Si è inaugurato a Milano il
Triennale design museum, prima
tappa di quello che potrebbe essere un percorso più ardito che
possa, in sostanza, comunicare nel migliore dei modi il
design
made in Italy e l’impegno che stanno assumendo i grandi marchi
italiani nel ricercare nuovi talenti e nuovi progetti.
Secondo il neodirettore della Triennale del design,
Silvia
Annichiaro, bisogna sicuramente puntare ai giovani andando
oltre lo star system dando meno importanza ai media del settore
che, ultimamente, hanno celebrato un mondo che probabilmente
avrebbe molte più chance di crescita se alle volte venisse un po’
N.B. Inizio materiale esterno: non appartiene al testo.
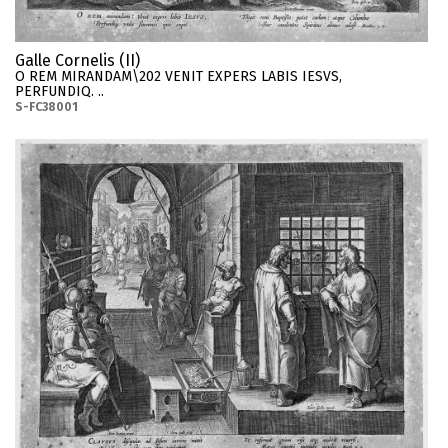
Galle Cornelis (II)
O REM MIRANDAM\202 VENIT EXPERS LABIS IESVS,
PERFUNDIQ. ..
S-FC38001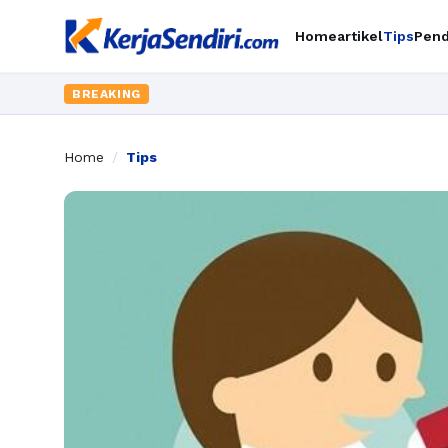
Home
artikel
Tips
Pend
BREAKING
Home
/
Tips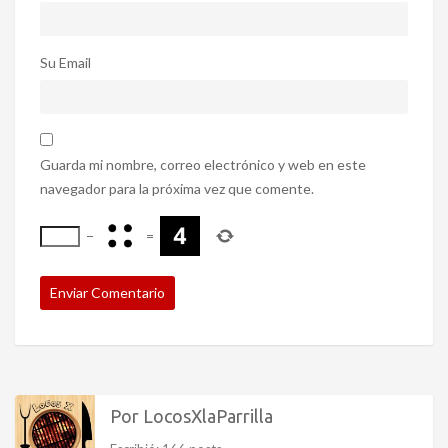
Su Email
Guarda mi nombre, correo electrónico y web en este
navegador para la próxima vez que comente.
−
=
Por LocosXlaParrilla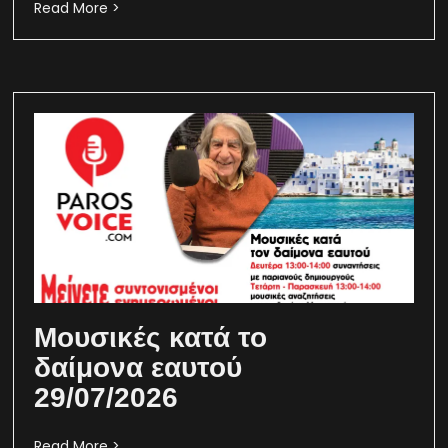
Read More >
Μουσικές κατά το
δαίμονα εαυτού
29/07/2026
Read More >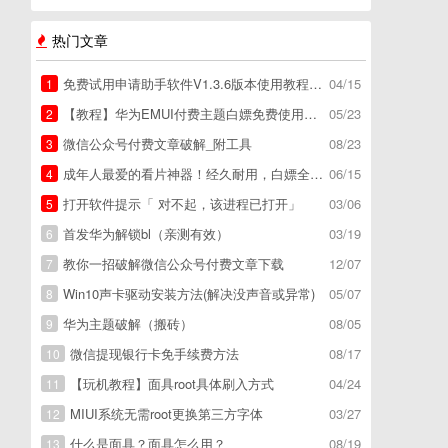
热门文章
免费试用申请助手软件V1.3.6版本使用教程，免费领空调冰箱，附下载地址
04/15
1
【教程】华为EMUI付费主题白嫖免费使用方法。
05/23
2
微信公众号付费文章破解_附工具
08/23
3
成年人最爱的看片神器！经久耐用，白嫖全网资源
06/15
4
打开软件提示「 对不起，该进程已打开」
03/06
5
首发华为解锁bl（亲测有效）
03/19
6
教你一招破解微信公众号付费文章下载
12/07
7
Win10声卡驱动安装方法(解决没声音或异常)
05/07
8
华为主题破解（搬砖）
08/05
9
微信提现银行卡免手续费方法
08/17
10
【玩机教程】面具root具体刷入方式
04/24
11
MIUI系统无需root更换第三方字体
03/27
12
什么是面具？面具怎么用？
08/19
13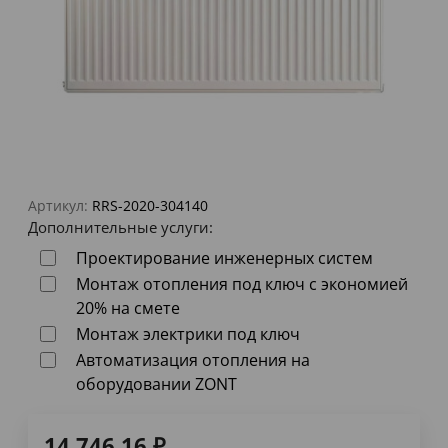
Артикул:
RRS-2020-304140
Дополнительные услуги:
Проектирование инженерных систем
Монтаж отопления под ключ с экономией
20% на смете
Монтаж электрики под ключ
Автоматизация отопления на
оборудовании ZONT
14 746,16
₽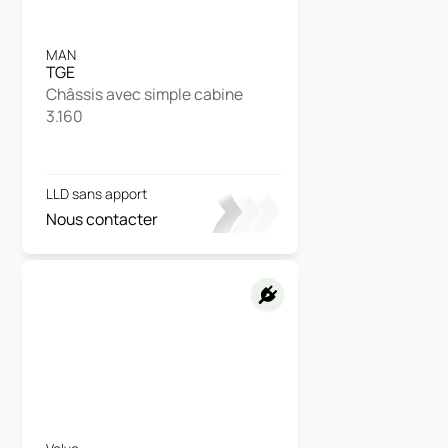
MAN
TGE
Châssis avec simple cabine
3.160
LLD sans apport
Nous contacter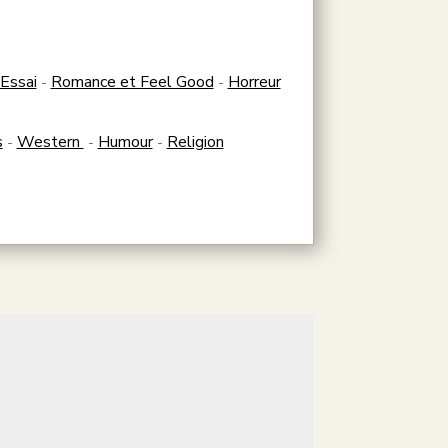
Essai
Romance et Feel Good
Horreur
-
-
s
Western
Humour
Religion
-
-
-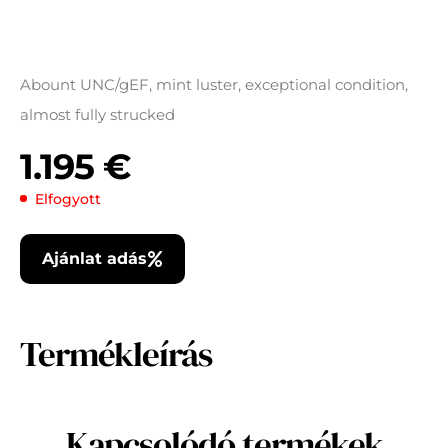
Abount UNC/gEF, mint luster, exceptional condition,
almost fully strucked
1.195
€
Elfogyott
Ajánlat adás
Termékleírás
Kapcsolódó termékek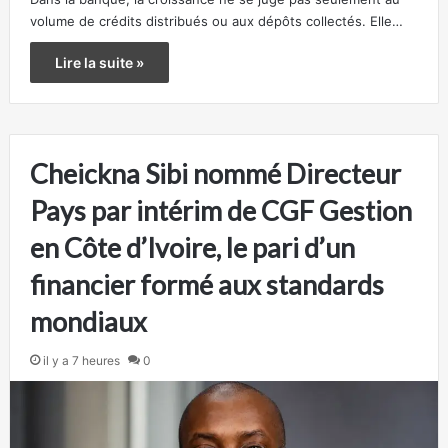
volume de crédits distribués ou aux dépôts collectés. Elle…
Lire la suite »
Cheickna Sibi nommé Directeur
Pays par intérim de CGF Gestion
en Côte d’Ivoire, le pari d’un
financier formé aux standards
mondiaux
il y a 7 heures
0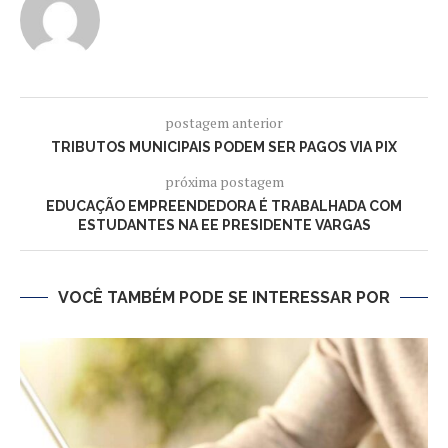
postagem anterior
TRIBUTOS MUNICIPAIS PODEM SER PAGOS VIA PIX
próxima postagem
EDUCAÇÃO EMPREENDEDORA É TRABALHADA COM
ESTUDANTES NA EE PRESIDENTE VARGAS
VOCÊ TAMBÉM PODE SE INTERESSAR POR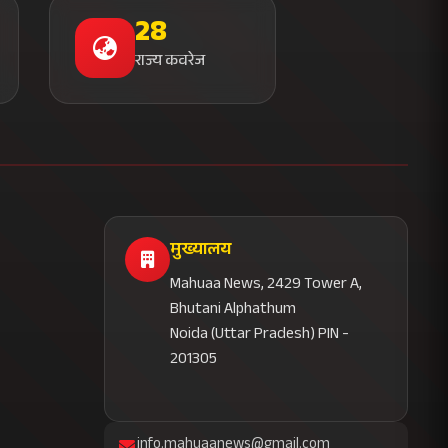
28
राज्य कवरेज
मुख्यालय
Mahuaa News, 2429 Tower A,
Bhutani Alphathum
Noida (Uttar Pradesh) PIN -
201305
info.mahuaanews@gmail.com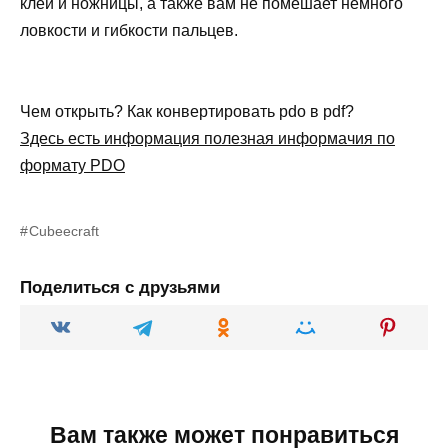
клей и ножницы, а также вам не помешает немного
ловкости и гибкости пальцев.
Чем открыть? Как конвертировать pdo в pdf?
Здесь есть информация полезная информачия по
формату PDO
Cubeecraft
Поделиться с друзьями
Вам также может понравиться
stroncato. Aggiunge poi, in merito al fatto che alla Triennale
mancano i giovani, settore a cui il direttore continua a guardare
con occhio di riguardo: “si cresce sempre guardando al passato, il
capoluogo lombardo patria del design avrà però la possibilità di
confrontarsi anche con le nuove leve” sottolineando, infatti, che
già è stato organizzata una manifestazione a loro dedicata, ovvero
il
The New italian design, che verrà replicata in occasione
del Salone del mobile e aggiungendo: “il design è dominato dallo
star system, creativi arcinoti che lavorano per i soliti nomi,
serve più critica per far spazio anche ai giovani, anche con
l’aiuto dei media. A oggi le riviste dedicate al decor non sono
troppo rappresentative, sono troppo patinate, recensiscono ma non
bocciano mai, non sono lo specchio del sistema creativo: noi
vogliamo ricominciare da qui. Non offriamo un tempio rassicurante
del design ma una vetrina che progressivamente farà spazio ai
migliori”.
Critiche sono arrivate, invece, da
Giulia Cerini, docente di
comunicazione all’università di Siena e direttrice di Baba, società
milanese di consulenza strategica e ricerche di mercato, seconda la
quale un museo può sì dedicare una parte della mostra al passato
ma, dal punto di vista della comunicazione, non si può investire
sul futuro puntando sempre sui soliti pezzi storici.
Afferma, infatti, Ceriani: “il design è una materia viva, è l’idea
della forma che disegna il mondo , è fatta di idee e anche di
sorprese. L’afflusso di giovani da tutto il mondo che ogni anno
bazzicano il Salone del mobile ne è una prova: sono loro la linfa
vitale ed è su di loro che bisogna puntare anche dal punto di vista
del marketing. Recintare in un solo evento all’anno la loro
espressione mi sembra limitativo, è il museo stesso che dovrebbe
ospitare in progress novità e provocazioni, gare, forme impreviste.
Così le aziende avrebbero una grande e importante cassa di
risonanza rispetto alla loro continua ricerca e sviluppo. Certo è
più facile comunicare attraverso i successi ma anche richuiare può
dare i suoi frutti.”
Infine, secondo
Carlotta de Bevilacqua, presidente del
marchio storico milanese Danese, il museo è da considerare come
un’installazione temporanea, non permanente, come una sorta di
racconto narrativo sulla storia del design: “dovremmo forse
immaginare il museo del design in Triennale come un racconto di
volta in volta diverso. Oggi è sul passato, la prossima volta spero
parlerà e narrerà del futuro. Questa deve essere davvero
considerata come la prima pietra di un progetto più ampio. Anche
dal punto di vista dello spazio espositivo.”